▶ **Task brief**:
Search the data for the word "Epitácio" and copy each line that has it.

=== Section Start ===

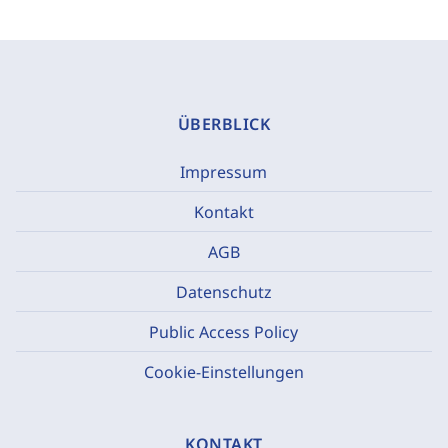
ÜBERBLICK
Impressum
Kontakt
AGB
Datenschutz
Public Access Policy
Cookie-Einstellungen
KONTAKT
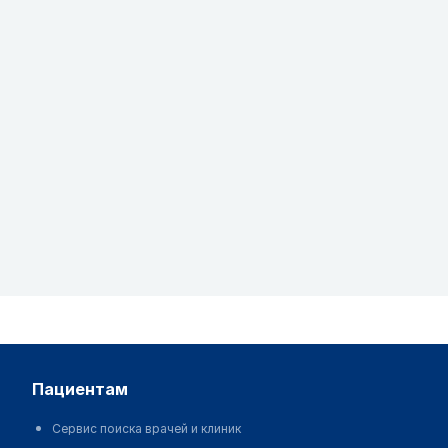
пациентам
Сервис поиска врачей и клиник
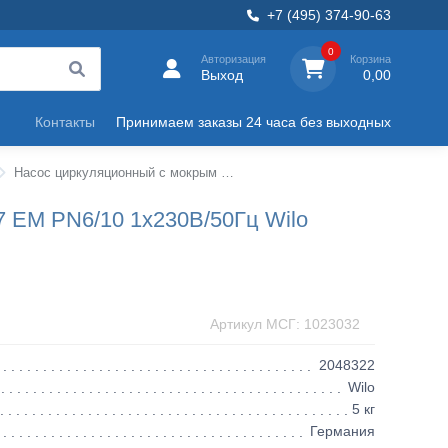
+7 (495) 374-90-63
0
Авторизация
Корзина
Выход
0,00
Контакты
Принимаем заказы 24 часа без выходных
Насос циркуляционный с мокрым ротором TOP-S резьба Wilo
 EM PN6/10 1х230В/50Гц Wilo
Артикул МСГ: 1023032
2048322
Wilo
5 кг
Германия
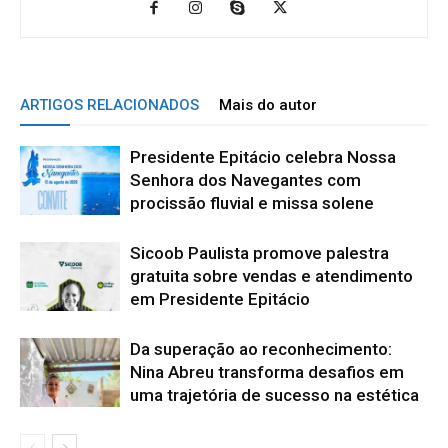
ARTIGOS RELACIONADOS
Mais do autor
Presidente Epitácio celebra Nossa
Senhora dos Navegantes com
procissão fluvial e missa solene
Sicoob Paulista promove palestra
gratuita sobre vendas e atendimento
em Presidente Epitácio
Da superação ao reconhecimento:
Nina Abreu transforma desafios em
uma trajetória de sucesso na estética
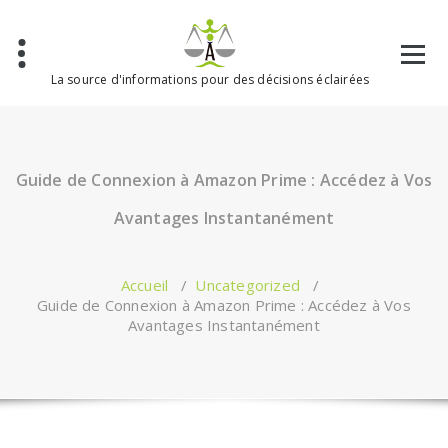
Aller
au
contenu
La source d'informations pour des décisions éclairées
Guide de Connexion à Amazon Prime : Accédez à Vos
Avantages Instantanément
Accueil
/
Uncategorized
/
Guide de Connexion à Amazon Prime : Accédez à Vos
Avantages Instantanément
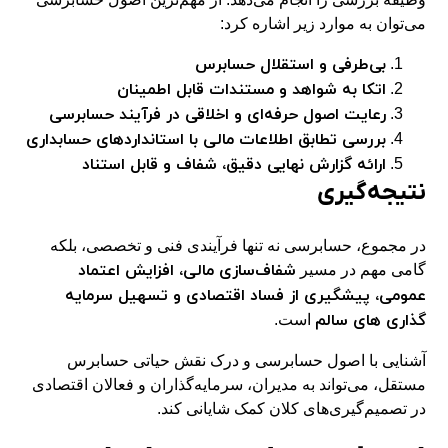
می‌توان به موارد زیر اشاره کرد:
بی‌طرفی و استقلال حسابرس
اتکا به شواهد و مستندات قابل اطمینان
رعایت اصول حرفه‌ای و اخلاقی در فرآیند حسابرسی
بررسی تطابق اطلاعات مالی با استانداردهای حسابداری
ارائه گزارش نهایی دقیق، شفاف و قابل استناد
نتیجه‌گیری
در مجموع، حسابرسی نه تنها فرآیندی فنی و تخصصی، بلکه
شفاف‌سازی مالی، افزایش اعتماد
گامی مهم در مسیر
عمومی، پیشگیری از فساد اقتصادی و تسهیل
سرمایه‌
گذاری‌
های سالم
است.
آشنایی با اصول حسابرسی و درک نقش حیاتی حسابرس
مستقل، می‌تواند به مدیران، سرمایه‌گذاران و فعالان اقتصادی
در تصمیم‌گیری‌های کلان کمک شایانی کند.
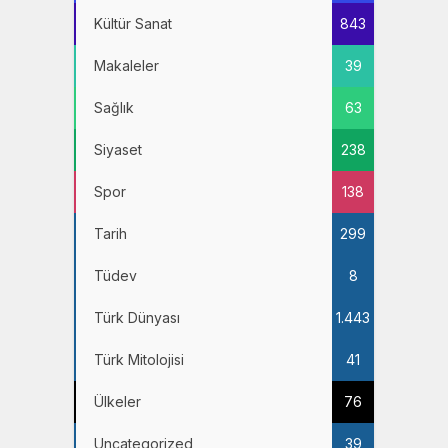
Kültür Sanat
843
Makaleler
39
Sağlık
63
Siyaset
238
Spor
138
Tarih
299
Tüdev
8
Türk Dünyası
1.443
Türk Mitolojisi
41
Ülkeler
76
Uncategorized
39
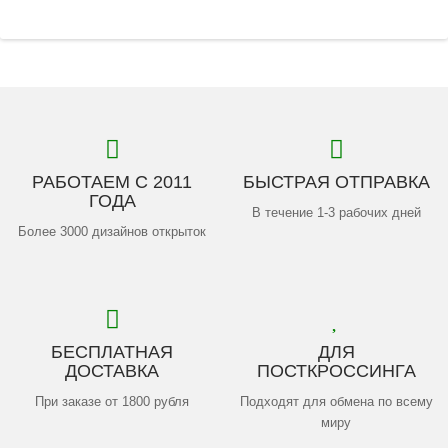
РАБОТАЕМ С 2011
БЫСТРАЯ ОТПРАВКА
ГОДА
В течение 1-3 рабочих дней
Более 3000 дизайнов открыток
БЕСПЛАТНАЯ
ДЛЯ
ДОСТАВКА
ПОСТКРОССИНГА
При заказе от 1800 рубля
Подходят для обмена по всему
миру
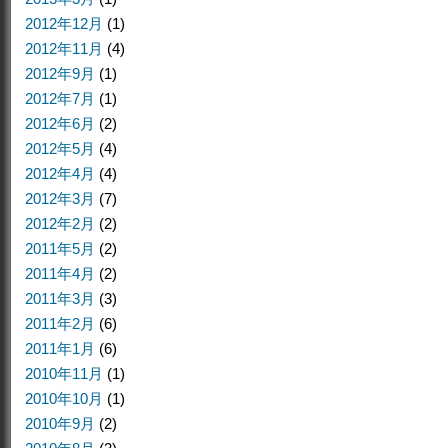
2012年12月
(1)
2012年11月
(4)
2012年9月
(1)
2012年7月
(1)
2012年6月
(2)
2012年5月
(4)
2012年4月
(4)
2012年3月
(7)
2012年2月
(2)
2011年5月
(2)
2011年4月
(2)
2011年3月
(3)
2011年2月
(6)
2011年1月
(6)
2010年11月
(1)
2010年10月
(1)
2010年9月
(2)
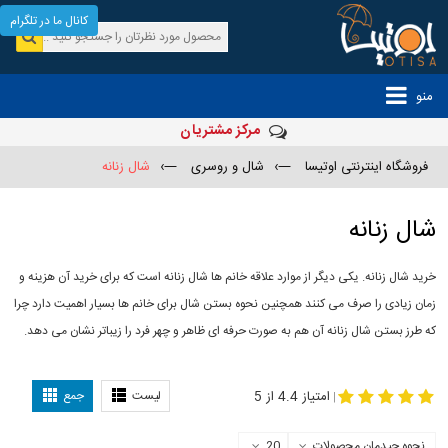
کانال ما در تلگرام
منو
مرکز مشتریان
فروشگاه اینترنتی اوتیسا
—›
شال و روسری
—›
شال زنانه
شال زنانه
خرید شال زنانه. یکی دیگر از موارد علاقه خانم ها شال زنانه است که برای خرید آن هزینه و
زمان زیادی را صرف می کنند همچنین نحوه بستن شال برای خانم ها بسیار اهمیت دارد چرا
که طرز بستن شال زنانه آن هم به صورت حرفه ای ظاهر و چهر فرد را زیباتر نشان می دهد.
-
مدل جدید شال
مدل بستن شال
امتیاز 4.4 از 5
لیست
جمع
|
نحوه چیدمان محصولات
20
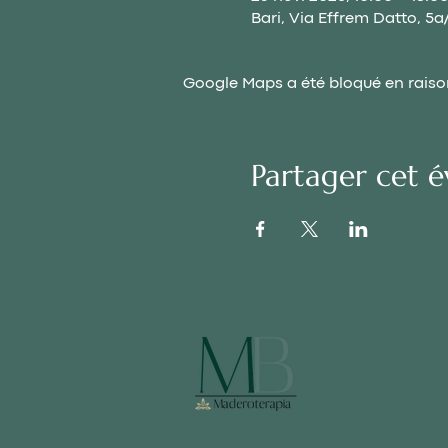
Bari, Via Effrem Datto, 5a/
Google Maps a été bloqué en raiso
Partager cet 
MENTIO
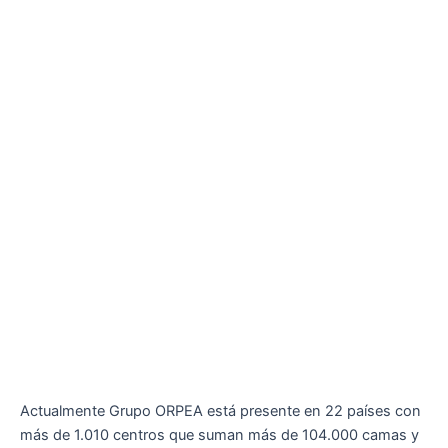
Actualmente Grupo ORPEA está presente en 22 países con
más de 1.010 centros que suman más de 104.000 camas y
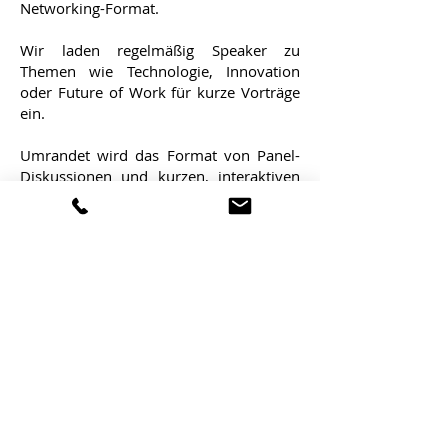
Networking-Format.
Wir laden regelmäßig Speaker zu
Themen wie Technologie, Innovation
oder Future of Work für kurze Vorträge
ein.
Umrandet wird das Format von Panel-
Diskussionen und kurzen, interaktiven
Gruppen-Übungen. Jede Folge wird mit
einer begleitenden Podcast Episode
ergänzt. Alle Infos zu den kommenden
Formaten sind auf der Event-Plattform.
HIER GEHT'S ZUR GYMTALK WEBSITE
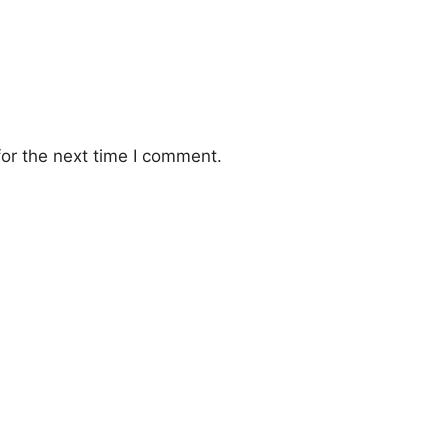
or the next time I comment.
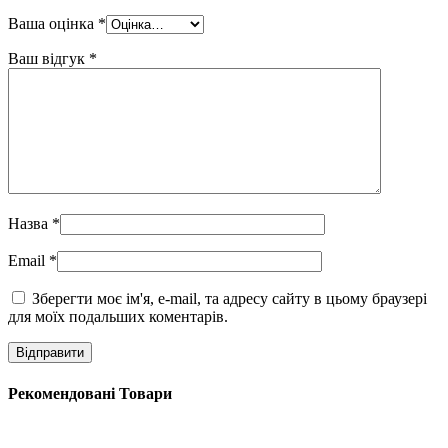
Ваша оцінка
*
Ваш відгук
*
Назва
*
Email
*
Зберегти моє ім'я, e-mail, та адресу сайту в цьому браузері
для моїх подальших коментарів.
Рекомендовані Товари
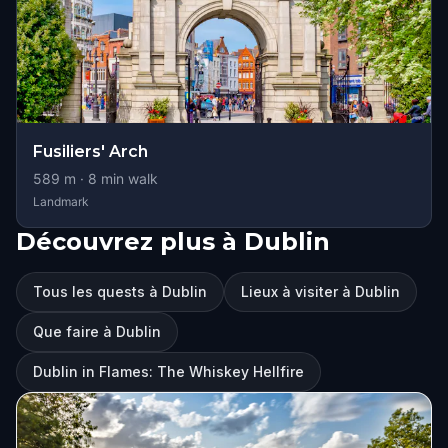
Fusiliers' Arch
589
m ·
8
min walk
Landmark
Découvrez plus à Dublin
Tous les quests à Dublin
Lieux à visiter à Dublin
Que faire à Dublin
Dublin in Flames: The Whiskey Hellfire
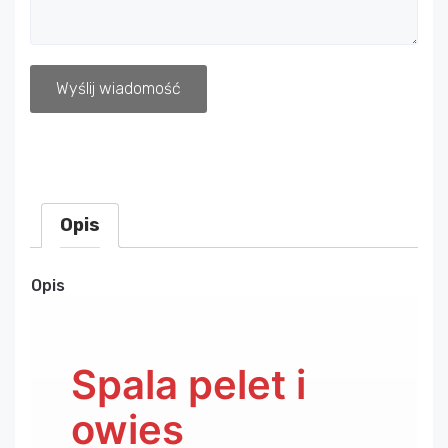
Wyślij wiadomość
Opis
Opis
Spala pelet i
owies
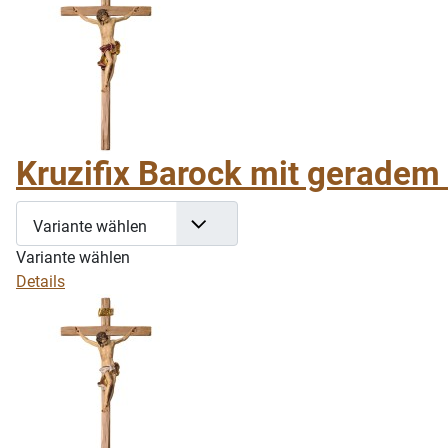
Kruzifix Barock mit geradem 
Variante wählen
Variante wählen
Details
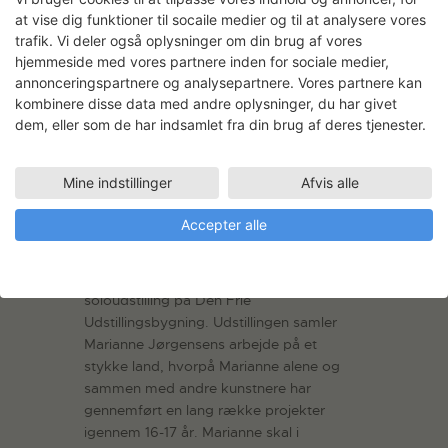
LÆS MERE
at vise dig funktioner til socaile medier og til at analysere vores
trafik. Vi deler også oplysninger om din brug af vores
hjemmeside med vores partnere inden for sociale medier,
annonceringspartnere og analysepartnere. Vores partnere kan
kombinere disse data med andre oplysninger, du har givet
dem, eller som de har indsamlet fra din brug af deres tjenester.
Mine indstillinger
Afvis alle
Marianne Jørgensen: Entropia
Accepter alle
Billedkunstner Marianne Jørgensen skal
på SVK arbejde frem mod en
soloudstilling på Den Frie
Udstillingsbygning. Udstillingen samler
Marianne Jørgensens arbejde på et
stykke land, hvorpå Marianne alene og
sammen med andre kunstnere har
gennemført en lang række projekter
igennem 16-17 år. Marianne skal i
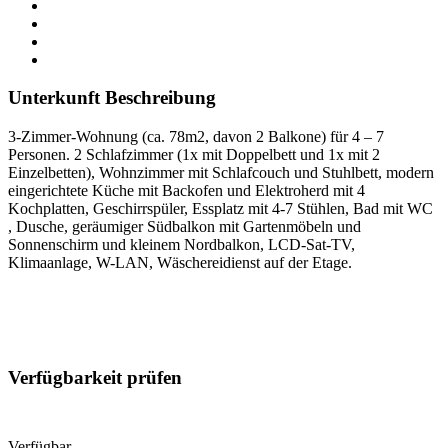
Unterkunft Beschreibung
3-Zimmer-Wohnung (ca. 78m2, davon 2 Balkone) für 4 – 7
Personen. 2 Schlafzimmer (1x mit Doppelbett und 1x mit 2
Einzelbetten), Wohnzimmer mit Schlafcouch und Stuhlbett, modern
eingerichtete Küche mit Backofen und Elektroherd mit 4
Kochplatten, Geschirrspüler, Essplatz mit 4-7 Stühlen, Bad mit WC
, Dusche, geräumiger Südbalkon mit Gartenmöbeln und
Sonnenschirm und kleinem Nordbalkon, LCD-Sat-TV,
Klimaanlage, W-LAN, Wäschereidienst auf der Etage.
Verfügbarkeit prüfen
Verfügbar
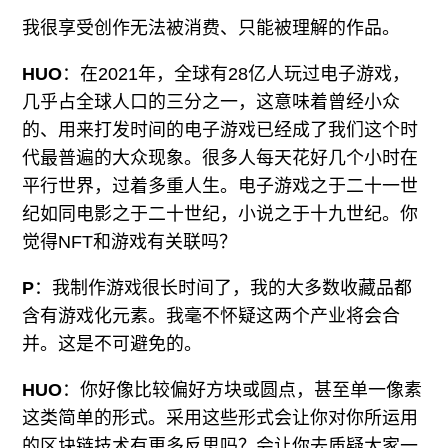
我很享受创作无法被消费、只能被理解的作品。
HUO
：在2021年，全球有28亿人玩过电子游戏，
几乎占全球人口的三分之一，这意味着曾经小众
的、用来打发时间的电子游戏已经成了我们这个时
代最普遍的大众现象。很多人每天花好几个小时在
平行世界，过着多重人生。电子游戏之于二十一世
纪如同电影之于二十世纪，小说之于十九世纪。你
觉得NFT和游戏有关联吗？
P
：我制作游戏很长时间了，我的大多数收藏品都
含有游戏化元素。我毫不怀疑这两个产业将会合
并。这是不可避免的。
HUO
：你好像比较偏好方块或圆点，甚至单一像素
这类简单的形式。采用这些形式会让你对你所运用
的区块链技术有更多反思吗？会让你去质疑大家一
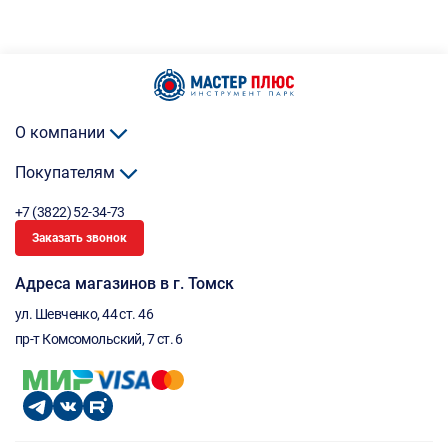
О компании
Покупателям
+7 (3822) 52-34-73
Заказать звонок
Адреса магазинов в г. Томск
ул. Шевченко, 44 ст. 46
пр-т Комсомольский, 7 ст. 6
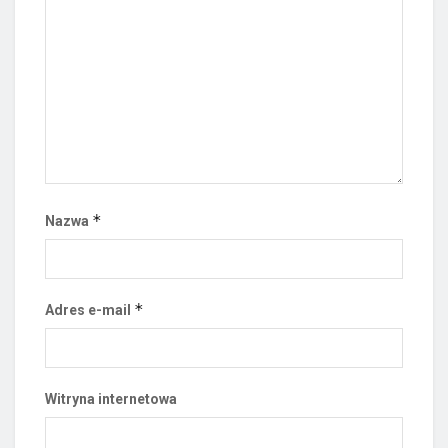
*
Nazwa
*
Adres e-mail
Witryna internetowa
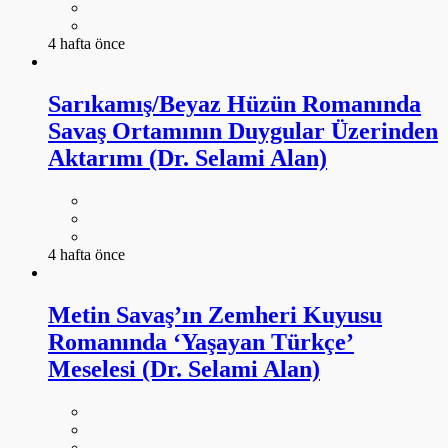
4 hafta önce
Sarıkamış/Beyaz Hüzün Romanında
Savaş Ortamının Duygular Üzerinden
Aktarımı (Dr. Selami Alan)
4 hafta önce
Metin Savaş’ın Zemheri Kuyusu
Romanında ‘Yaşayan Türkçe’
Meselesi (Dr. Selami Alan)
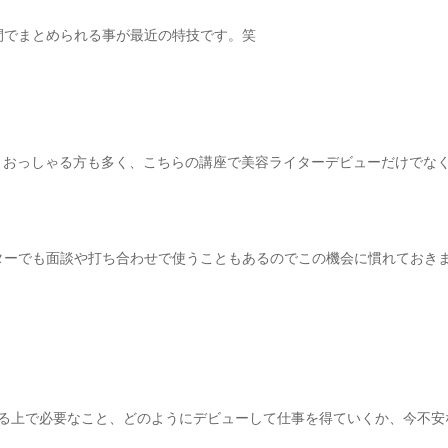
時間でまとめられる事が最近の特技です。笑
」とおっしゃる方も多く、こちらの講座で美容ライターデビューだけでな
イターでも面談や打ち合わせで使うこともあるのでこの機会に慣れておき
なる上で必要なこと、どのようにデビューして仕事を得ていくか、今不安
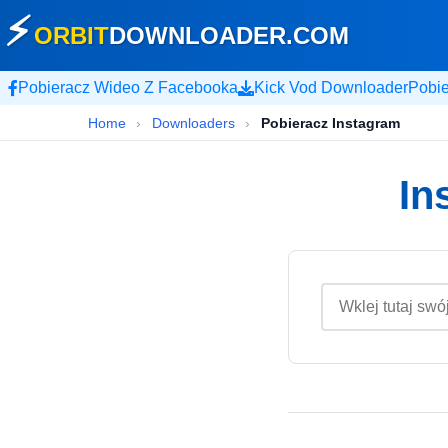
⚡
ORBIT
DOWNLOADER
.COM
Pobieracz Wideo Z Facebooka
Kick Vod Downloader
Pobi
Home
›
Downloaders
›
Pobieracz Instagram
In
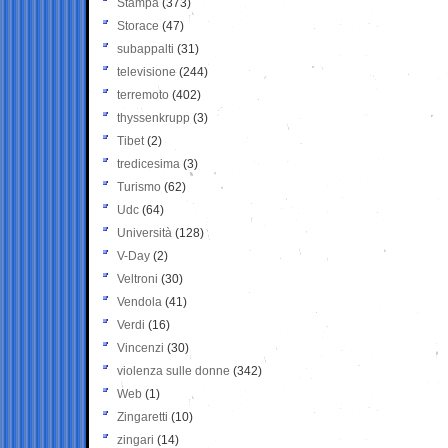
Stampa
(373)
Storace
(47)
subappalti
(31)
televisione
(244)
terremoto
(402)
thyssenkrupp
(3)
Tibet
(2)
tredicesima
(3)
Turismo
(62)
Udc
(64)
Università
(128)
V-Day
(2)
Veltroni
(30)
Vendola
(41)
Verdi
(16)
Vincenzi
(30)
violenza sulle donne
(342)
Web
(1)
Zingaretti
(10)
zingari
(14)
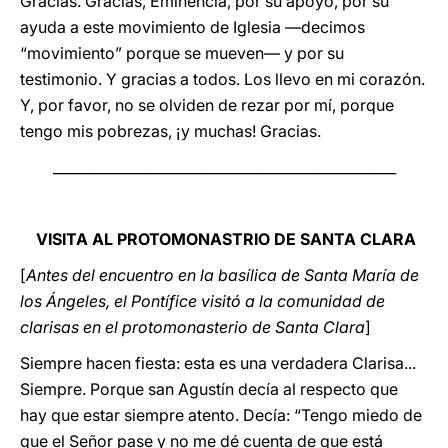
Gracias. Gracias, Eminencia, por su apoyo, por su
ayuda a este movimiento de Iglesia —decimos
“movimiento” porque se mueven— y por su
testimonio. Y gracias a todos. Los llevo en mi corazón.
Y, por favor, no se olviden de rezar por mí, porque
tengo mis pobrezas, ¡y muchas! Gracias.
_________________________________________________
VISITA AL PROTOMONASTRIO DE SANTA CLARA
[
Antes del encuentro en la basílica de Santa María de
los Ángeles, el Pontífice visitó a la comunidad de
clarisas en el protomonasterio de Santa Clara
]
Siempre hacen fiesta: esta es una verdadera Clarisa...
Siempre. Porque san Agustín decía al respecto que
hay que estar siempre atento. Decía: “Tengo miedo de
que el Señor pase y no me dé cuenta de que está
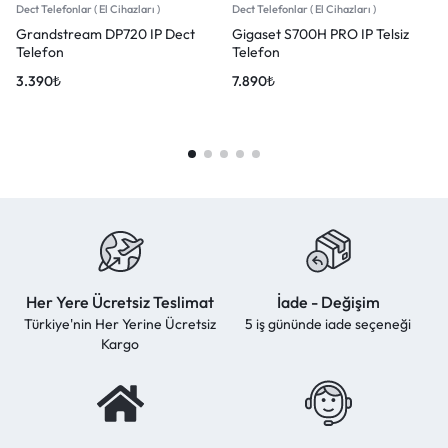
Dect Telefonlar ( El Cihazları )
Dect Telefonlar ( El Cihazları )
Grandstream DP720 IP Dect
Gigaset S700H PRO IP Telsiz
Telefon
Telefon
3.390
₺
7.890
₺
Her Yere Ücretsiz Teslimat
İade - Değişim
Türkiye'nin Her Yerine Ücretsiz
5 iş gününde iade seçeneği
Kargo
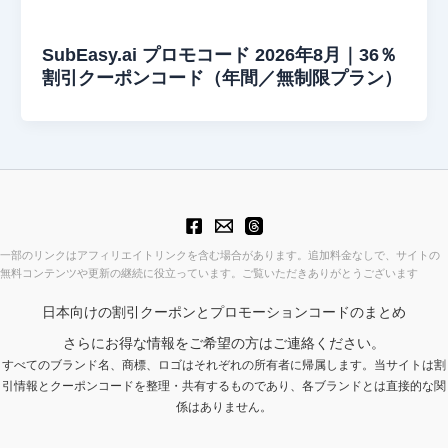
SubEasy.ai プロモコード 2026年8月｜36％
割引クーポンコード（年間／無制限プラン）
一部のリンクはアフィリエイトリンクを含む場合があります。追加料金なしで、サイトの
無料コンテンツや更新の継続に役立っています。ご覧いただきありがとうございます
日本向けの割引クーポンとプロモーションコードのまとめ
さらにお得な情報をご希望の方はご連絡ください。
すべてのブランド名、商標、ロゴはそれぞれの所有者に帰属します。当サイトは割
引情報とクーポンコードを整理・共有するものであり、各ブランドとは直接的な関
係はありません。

=== Section End ===

▶ **Answer to the exercise**:
Presidente Epitácio celebra Nossa
em Presidente Epitácio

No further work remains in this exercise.